Depuis 24 heures, François Fillon est empêtré dans l’affaire dite du "Penelope Gate". Mercredi, le Canard Enchaîné révélait que son épouse avait été employée pendant plusieurs années comme son assistante parlementaire, puis comme celle de son suppléant, à l’Assemblée nationale, pour une rémunération totale de 500.000 euros brut. Le tout pour un travail réel qui pose questions. Les soutiens du candidat de la droite, et l’ancien Premier ministre lui-même, sont rapidement montés au créneau pour étendre le feu, mais ils n’ont fait que nourrir le foyer. Et au final, l’incendie s’annonce ravageur. Décryptage des gros ratés de cette communication de crise, avec Philippe Moreau-Chevrolet, communicant et président de MCBG Conseil.
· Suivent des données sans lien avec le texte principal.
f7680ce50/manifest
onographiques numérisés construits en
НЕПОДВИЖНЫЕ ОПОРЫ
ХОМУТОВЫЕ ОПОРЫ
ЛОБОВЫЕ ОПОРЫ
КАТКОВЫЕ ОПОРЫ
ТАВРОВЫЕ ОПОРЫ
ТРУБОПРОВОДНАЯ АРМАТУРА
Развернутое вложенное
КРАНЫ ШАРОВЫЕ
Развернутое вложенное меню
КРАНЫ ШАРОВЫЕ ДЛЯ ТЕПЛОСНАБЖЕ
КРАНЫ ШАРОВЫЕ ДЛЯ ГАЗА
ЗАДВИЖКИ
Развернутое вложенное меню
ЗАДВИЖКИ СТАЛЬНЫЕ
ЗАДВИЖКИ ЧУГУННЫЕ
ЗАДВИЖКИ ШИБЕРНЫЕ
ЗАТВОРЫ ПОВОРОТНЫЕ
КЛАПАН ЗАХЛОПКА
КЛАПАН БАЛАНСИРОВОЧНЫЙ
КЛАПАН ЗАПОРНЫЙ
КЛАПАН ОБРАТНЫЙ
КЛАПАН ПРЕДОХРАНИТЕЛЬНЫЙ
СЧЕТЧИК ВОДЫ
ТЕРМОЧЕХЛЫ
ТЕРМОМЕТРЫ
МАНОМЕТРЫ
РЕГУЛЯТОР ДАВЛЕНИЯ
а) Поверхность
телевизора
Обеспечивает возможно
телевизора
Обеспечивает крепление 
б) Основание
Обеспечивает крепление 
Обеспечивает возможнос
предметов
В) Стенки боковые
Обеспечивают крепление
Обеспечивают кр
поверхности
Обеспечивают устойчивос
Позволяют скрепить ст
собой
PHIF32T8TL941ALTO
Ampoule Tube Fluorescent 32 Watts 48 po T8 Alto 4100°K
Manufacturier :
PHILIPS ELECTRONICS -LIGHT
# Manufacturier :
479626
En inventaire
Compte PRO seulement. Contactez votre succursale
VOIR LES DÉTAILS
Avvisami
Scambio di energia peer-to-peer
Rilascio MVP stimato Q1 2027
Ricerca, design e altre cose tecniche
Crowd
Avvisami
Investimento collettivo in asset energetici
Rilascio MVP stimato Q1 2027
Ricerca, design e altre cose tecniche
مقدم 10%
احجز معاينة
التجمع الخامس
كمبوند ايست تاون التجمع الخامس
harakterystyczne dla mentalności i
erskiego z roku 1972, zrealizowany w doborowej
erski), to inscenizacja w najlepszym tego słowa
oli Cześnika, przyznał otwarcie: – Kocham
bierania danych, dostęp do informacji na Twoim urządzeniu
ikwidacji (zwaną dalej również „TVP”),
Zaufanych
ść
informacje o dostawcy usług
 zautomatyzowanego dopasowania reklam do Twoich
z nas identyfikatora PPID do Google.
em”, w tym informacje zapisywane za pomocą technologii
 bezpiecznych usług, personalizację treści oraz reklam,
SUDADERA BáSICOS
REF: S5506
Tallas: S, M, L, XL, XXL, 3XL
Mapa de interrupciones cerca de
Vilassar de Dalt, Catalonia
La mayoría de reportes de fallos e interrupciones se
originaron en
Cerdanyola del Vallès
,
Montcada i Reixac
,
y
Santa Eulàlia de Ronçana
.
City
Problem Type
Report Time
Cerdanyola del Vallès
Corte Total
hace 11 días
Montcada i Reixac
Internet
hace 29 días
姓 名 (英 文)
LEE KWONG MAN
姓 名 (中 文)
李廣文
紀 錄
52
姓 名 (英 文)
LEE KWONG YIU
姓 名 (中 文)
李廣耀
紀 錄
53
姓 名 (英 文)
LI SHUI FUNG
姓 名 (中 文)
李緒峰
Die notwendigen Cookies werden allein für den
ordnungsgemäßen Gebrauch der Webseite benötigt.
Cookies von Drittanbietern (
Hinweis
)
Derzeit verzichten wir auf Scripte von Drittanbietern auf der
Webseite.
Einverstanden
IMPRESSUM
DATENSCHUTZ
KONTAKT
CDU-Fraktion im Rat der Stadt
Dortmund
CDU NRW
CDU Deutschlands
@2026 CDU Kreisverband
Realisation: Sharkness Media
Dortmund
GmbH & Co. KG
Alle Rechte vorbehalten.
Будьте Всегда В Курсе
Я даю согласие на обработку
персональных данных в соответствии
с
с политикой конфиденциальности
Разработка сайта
- La stratégie du contre-feu
Cela a été la réaction instinctive de François Fillon. Avec un angle d’attaque surprenant. "Je suis scandalisé par le mépris et par la misogynie de cet article", s’est emporté le candidat en marge d’un déplacement à Bordeaux. "Alors, parce que c'est mon épouse, elle n'aurait pas le droit de travailler ? Imaginez un seul instant qu'un homme politique dise qu'une femme, comme le dit cet article, ne sait faire que des confitures. Toutes les féministes hurleraient !" Or à aucun moment l’article du Canard Enchaîné ne conteste le droit de Penelope Fillon de travailler. C’est la réalité même de son travail d’assistante parlementaire qui est interrogé par l’hebdomadaire.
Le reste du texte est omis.